Understanding power consumption and reliability of high-bandwidth memory with voltage underscaling
Document typeConference report
PublisherInstitute of Electrical and Electronics Engineers (IEEE)
Rights accessOpen Access
European Commission's projectLEGaTO - Low Energy Toolset for Heterogeneous Computing (EC-H2020-780681)
Modern computing devices employ High-Bandwidth Memory (HBM) to meet their memory bandwidth requirements. An HBM-enabled device consists of multiple DRAM layers stacked on top of one another next to a compute chip (e.g, CPU, GPU, and FPGA) in the same package. Although such HBM structures provide high bandwidth at a small form factor, the stacked memory layers consume a substantial portion of the package's power budget. Therefore, power-saving techniques that preserve the performance of HBM are desirable. Undervolting is one such technique: it reduces the supply voltage to decrease power consumption without reducing the device's operating frequency to avoid performance loss. Undervolting takes advantage of voltage guardbands put in place by manufacturers to ensure correct operation under all environmental conditions. However, reducing voltage without changing frequency can lead to reliability issues manifested as unwanted bit flips. In this paper, we provide the first experimental study of real HBM chips under reduced-voltage conditions. We show that the guardband regions for our HBM chips constitute 19% of the nominal voltage. Pushing the supply voltage down within the guardband region reduces power consumption by a factor of 1.5X for all bandwidth utilization rates. Pushing the voltage down further by 11% leads to a total of 2.3X power savings at the cost of unwanted bit flips. We explore and characterize the rate and types of these reduced-voltage-induced bit flips and present a fault map that enables the possibility of a three-factor trade-off among power, memory capacity, and fault rate.

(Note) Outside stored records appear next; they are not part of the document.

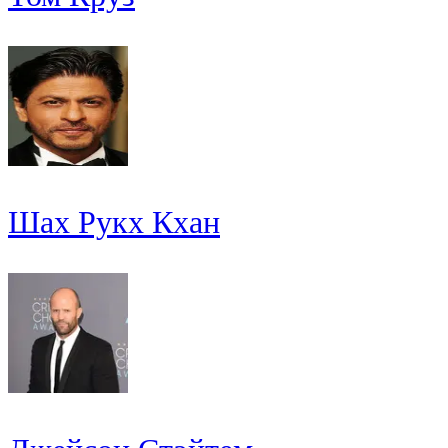
Шах Рукх Кхан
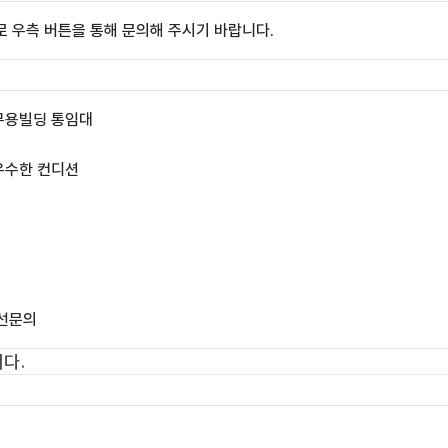
 우측 버튼을 통해 문의해 주시기 바랍니다.
무용빌딩 통임대
우수한 컨디션
유선문의
다.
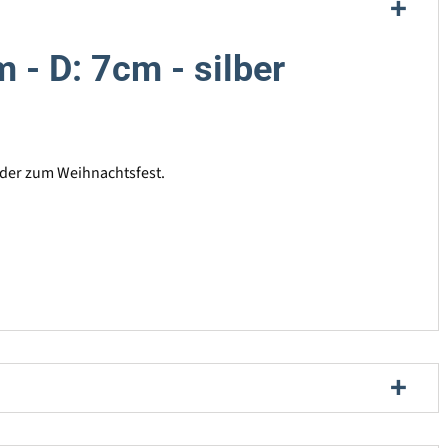
 - D: 7cm - silber
 oder zum Weihnachtsfest.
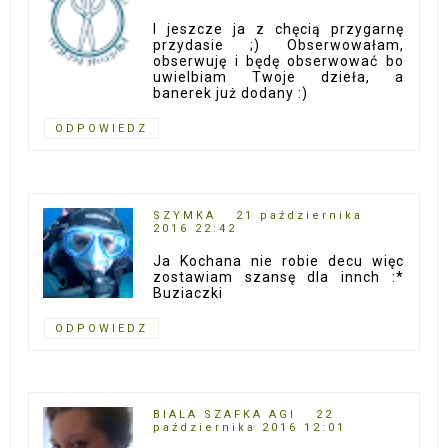
I jeszcze ja z chęcią przygarnę
przydasie ;) Obserwowałam,
obserwuję i będę obserwować bo
uwielbiam Twoje dzieła, a
banerek już dodany :)
ODPOWIEDZ
SZYMKA
21 października
2016 22:42
Ja Kochana nie robie decu więc
zostawiam szansę dla innch :*
Buziaczki
ODPOWIEDZ
BIALA SZAFKA AGI
22
października 2016 12:01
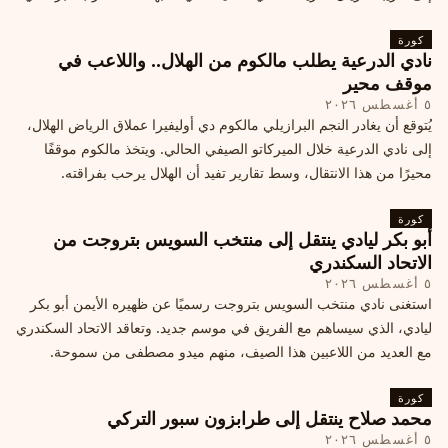
كورة
نادي الدرعية يطلب مالكوم من الهلال.. واللاعب في
موقف محير
٥ أغسطس ٢٠٢٦
يُتوقع أن يغادر النجم البرازيلي مالكوم دي أوليفيرا عملاق الرياض الهلال،
إلى نادي الدرعية خلال الميركاتو الصيفي الحالي. ويتخذ مالكوم موقفًا
محيرًا من هذا الانتقال، وسط تقارير تفيد أن الهلال يرحب بفراقته.
كورة
أبو بكر ليادي ينتقل إلى منتخب السويس بتروجت من
الاتحاد السكندري
٥ أغسطس ٢٠٢٦
استغنى نادي منتخب السويس بتروجت رسميًا عن ظهيره الأيمن أبو بكر
ليادي، الذي سيساهم مع الفريق في موسم جديد. وتعاقد الاتحاد السكندري
مع العديد من اللاعبين هذا الصيف، منهم ميدو مصطفى من سموحة.
كورة
محمد صلاح ينتقل إلى طرابزون سبور التركي
٥ أغسطس ٢٠٢٦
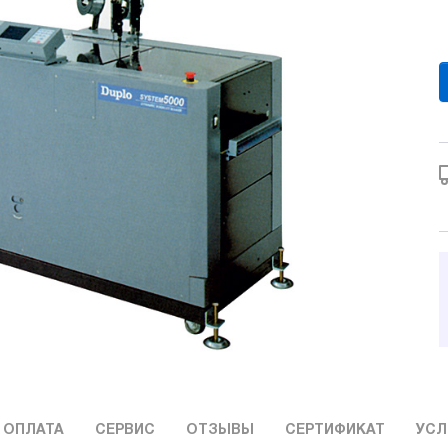
 ОПЛАТА
СЕРВИС
ОТЗЫВЫ
СЕРТИФИКАТ
УСЛ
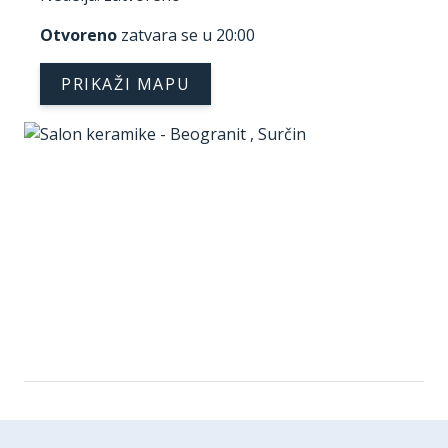
Otvoreno
zatvara se u 20:00
PRIKAŽI MAPU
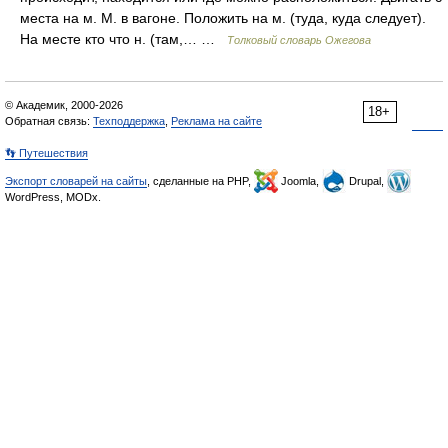
места на м. М. в вагоне. Положить на м. (туда, куда следует).
На месте кто что н. (там,… …
Толковый словарь Ожегова
© Академик, 2000-2026
18+
Обратная связь:
Техподдержка
,
Реклама на сайте
👣 Путешествия
Экспорт словарей на сайты
, сделанные на PHP,
Joomla,
Drupal,
WordPress, MODx.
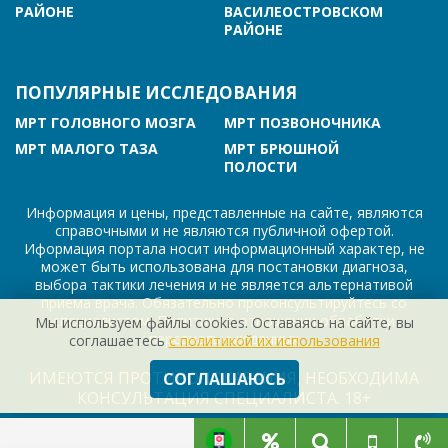
РАЙОНЕ
ВАСИЛЕОСТРОВСКОМ
РАЙОНЕ
ПОПУЛЯРНЫЕ ИССЛЕДОВАНИЯ
МРТ ГОЛОВНОГО МОЗГА
МРТ ПОЗВОНОЧНИКА
МРТ МАЛОГО ТАЗА
МРТ БРЮШНОЙ
ПОЛОСТИ
Информация и цены, представленные на сайте, являются
справочными и не являются публичной офертой.
Иформация портала носит информационный характер, не
может быть использована для постановки диагноза,
выбора тактики лечения и не является альтернативой
приема врача. Обязательно проконсультируйтесь со
специалистом! Политика в отношении обработки
Мы используем файлы cookies. Оставаясь на сайте, вы
персональных данных
соглашаетесь
с политикой их использования
ИМЕЮТСЯ ПРОТИВОПОКАЗАНИЯ, НЕОБХОДИМА
СОГЛАШАЮСЬ
КОНСУЛЬТАЦИЯ СПЕЦИАЛИСТА. 18+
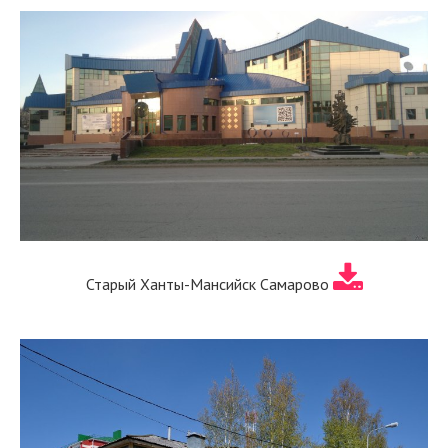
Старый Ханты-Мансийск Самарово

CitationNabavilarimi, S. [et al.]. Understanding power consumption and reliability of high-bandwidth memory with voltage underscaling. A: Design, Automation and Test in Europe Conference and Exhibition. "Proceedings of the 2021 Design, Automation & Test in Europe (DATE 2021): 01-05 February 2021, virtual conference". Institute of Electrical and Electronics Engineers (IEEE), 2021, p. 517-522. ISBN 978-3-9819263-5-4. DOI 10.23919/DATE51398.2021.9474024.
- Doctorat en Arquitectura de Computadors - Ponències/Comunicacions de congressos 
- Computer Sciences - Ponències/Comunicacions de congressos 
- CAP - Grup de Computació d'Altes Prestacions - Ponències/Comunicacions de congressos 
- Departament d'Arquitectura de Computadors - Ponències/Comunicacions de congressos [1.690]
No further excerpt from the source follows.